The Secret History of Life-Hacking

http://www.psmag.com/navigation/business-economics/the-secret-history-of-life-hacking-self-optimization-78748/

We live in the age of life-hacking. The concept, which denotes a kind of upbeat, engineer-like approach to maximizing one’s personal productivity, first entered the mainstream lexicon in the mid-2000s, via tech journalists, the blogosphere, and trendspotting articles with headlines like “Meet the Life Hackers.” Since then the term has become ubiquitous in popular culture—just part of the atmosphere, humming with buzzwords, of the Internet age.

Variations on a blog post called “50 Life Hacks to Simplify Your World” have become endlessly, recursively viral, turning up on Facebook feeds again and again like ghost ships. Lifehacker.com, one of the many horses in Gawker Media’s stable of workplace procrastination sites, furnishes office workers with an endless array of ideas on how to live fitter, happier, and more productively: Track your sleep habits with motion-sensing apps and calculate your perfect personal bed-time; learn how to “supercharge your Gmail filters”; oh, and read novels, because it turns out that “reduces anxiety.” The tribune of life hackers, the author and sometime tech investor Timothy Ferriss, drums up recipes for a life of ease with an indefatigable frenzy, and enumerates the advantages in bestselling books and a reality TV show; outsource your bill payments to a man in India, he advises, and you can enjoy 15 more minutes of “orgasmic meditation.”

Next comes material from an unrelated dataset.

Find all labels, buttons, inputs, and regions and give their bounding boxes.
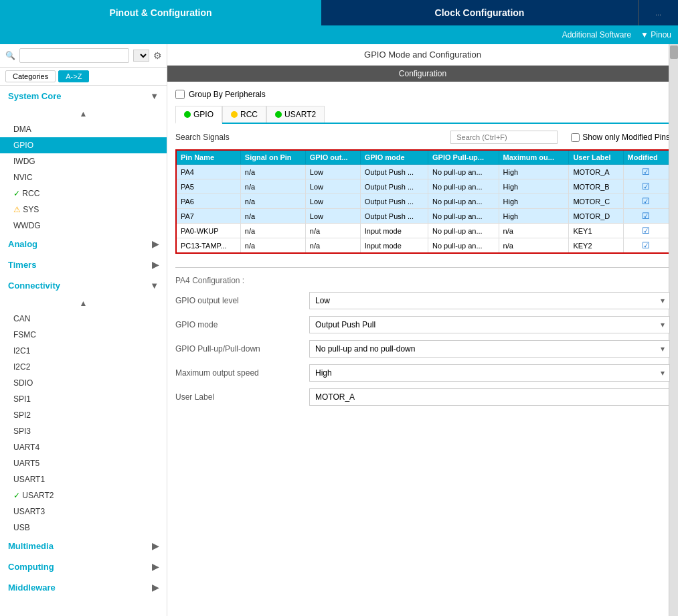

Life-hacking wouldn’t be popular if it didn’t tap into something deeply corroded about the way work has, without much resistance, managed to invade every corner of our lives. The idea started out as a somewhat earnest response to the problem of fragmented attention and overwork—an attempt to reclaim some leisure time and autonomy from the demands of boundaryless labor. But it has since become just another hectoring paradigm of self-improvement. The proliferation of apps and gurus promising to help manage even the most basic tasks of simple existence—the “quantified self” movement does life hacking one better, turning the simple act of breathing or sleeping into something to be measured and refined—suggests that merely getting through the day has become, for many white-collar professionals, a set of problems to solve and systems to optimize. Being alive is easier, it turns out, if you treat it like a job.

In fact, one thing that’s striking about this culture of self-measurement and self-optimization is how reminiscent it is of a much earlier American workplace fad—one that was singularly unpopular with the workers themselves.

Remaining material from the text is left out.